Anticipating what she was about to say, I decided to jump in, “He said he was sorry, Bareera, let it go. And Bashir, make sure it doesn’t happen again or we would be reporting your incompetence to Baba jan and Dada jan, both!” Bareera and I loved to see how people trembled at the mere mention of their names. Dada jaan was a soldier, a general in his time which had gained him the respect of his neighbours and all who knew him, and by proxy, those people respected us. My father, Baba jaan, who was Bareera’s uncle, her father’s elder brother, was a very successful businessman. He owned a multitude of factories that made all sorts of things, from bricks and grains to clothes and shoes. Some would even call him the richest man in Pakistan, but that was very far from the truth, though it didn’t stop the judgmental aunties from exaggerating every tiny detail. The fact that he was the most desired suitor in his prime only fueled the rumors.
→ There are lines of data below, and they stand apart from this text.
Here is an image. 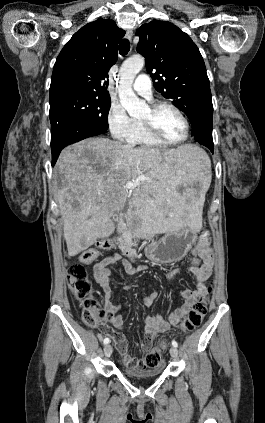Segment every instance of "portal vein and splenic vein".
<instances>
[{
	"instance_id": "portal-vein-and-splenic-vein-1",
	"label": "portal vein and splenic vein",
	"mask_w": 265,
	"mask_h": 423,
	"mask_svg": "<svg viewBox=\"0 0 265 423\" xmlns=\"http://www.w3.org/2000/svg\"><path fill=\"white\" fill-rule=\"evenodd\" d=\"M137 185H138V182H137V181H130V182H127V183L125 184V188H126L127 190H132V189H134Z\"/></svg>"
}]
</instances>
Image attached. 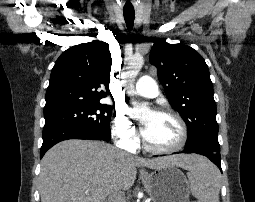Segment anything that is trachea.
Masks as SVG:
<instances>
[{
	"label": "trachea",
	"mask_w": 255,
	"mask_h": 202,
	"mask_svg": "<svg viewBox=\"0 0 255 202\" xmlns=\"http://www.w3.org/2000/svg\"><path fill=\"white\" fill-rule=\"evenodd\" d=\"M124 19L129 30L132 29L135 19L134 8L123 9Z\"/></svg>",
	"instance_id": "1"
}]
</instances>
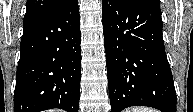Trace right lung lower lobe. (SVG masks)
<instances>
[{
	"label": "right lung lower lobe",
	"instance_id": "right-lung-lower-lobe-1",
	"mask_svg": "<svg viewBox=\"0 0 193 112\" xmlns=\"http://www.w3.org/2000/svg\"><path fill=\"white\" fill-rule=\"evenodd\" d=\"M78 0L23 22L14 112H78L81 80Z\"/></svg>",
	"mask_w": 193,
	"mask_h": 112
}]
</instances>
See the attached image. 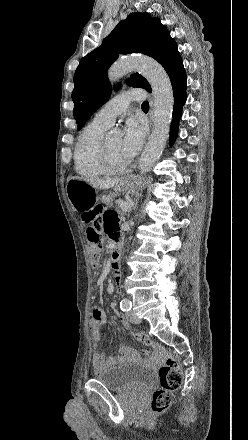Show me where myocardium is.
Returning <instances> with one entry per match:
<instances>
[{"label": "myocardium", "instance_id": "myocardium-1", "mask_svg": "<svg viewBox=\"0 0 248 440\" xmlns=\"http://www.w3.org/2000/svg\"><path fill=\"white\" fill-rule=\"evenodd\" d=\"M100 161L107 173L118 174L127 171L130 167V163L128 162L125 165L118 166L116 165L110 156V152L107 145V139L103 138L100 146Z\"/></svg>", "mask_w": 248, "mask_h": 440}]
</instances>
“I swear by my son’s life, it won’t happen again, madam jee!” He exclaimed dramatically. I heard Bareera scoff and looked over to her to see her rolling her eyes. I couldn’t help but chuckle, but controlled myself before Bashir could hear it. “Now, now, Bashir, we believe you. No need to make this about life and death.” I said.
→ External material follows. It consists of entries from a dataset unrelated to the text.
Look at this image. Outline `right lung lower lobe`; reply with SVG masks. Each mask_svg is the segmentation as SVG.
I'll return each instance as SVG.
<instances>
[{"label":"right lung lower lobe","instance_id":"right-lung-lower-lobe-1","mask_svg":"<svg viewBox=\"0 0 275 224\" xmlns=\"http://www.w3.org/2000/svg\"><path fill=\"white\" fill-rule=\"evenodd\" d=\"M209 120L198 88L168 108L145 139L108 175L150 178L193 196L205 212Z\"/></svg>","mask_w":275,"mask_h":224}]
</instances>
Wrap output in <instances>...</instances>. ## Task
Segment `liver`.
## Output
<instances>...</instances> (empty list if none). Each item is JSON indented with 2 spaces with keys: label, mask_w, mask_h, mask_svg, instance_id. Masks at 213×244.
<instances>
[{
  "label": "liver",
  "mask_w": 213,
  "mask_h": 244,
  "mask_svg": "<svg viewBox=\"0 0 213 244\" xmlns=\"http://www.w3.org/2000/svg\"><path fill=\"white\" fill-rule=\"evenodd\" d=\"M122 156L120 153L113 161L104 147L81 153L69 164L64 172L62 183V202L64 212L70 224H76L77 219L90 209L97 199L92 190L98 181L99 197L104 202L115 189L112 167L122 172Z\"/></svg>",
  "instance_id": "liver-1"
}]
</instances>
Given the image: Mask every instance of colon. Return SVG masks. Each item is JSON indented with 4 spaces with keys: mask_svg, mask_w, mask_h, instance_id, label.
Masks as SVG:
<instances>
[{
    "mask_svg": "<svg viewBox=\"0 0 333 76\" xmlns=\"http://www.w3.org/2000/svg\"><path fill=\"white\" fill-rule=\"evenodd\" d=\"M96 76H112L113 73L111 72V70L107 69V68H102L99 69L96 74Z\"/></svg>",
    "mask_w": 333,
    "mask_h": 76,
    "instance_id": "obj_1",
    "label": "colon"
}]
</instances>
He nodded and asked, “Where to?”
“Yes, madam jee.” Bashir had been with us for over ten years, he had seen both Bareera and I grow up, and was a part of the family, but his antics like today, sometimes made Bareera and I lose our tempers. Though I was the cool minded one out of the two of us, I threw my fair share of tantrums. I looked over to Bareera and saw her rolling her eyes again. “You know, at this rate, they’ll get stuck at the back of your head.” I couldn’t help but make the lame joke we’ve been hearing since we were children. It started as a terrifying notion which was used to scare us kids into not indulging in the awful habit, but we soon realised it was just that, a notion that had absolute no truth to it. Since then, it had become one of mine and Bareera’s lame inside jokes.
“Ha ha!” She said, sarcasm dripping from her words and playfully pushed me to the other side of the tonga. “If I didn’t know any better, I’d say you want to kill me!” I exclaimed dramatically.
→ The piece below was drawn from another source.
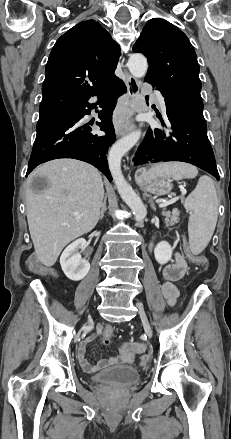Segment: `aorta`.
I'll return each instance as SVG.
<instances>
[{"mask_svg": "<svg viewBox=\"0 0 231 439\" xmlns=\"http://www.w3.org/2000/svg\"><path fill=\"white\" fill-rule=\"evenodd\" d=\"M128 68L133 77H144L148 69L146 57L141 53L132 54L128 60ZM140 137L141 130L133 131L124 136L111 147L108 155V165L117 191L122 200L132 210L137 222L142 221L146 217L147 210L140 197L125 180L121 170V160L122 157L138 142Z\"/></svg>", "mask_w": 231, "mask_h": 439, "instance_id": "1", "label": "aorta"}]
</instances>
“Ha! If you only you were capable of dying!”
“No, no!” Bashir exclaimed from up front, horrified, “Do not kill each other, begum sahibs, Agha Sahib will have my head! So will baray Agha sahib!” Agha sahib, as he said, was my father and baray, which meant elder, was our paternal grandfather, but we all called him Dada jaan. That was our breaking point and Bareera and I broke into fits of laughter at poor old Bashir’s innocence. This man was too pure for his own good.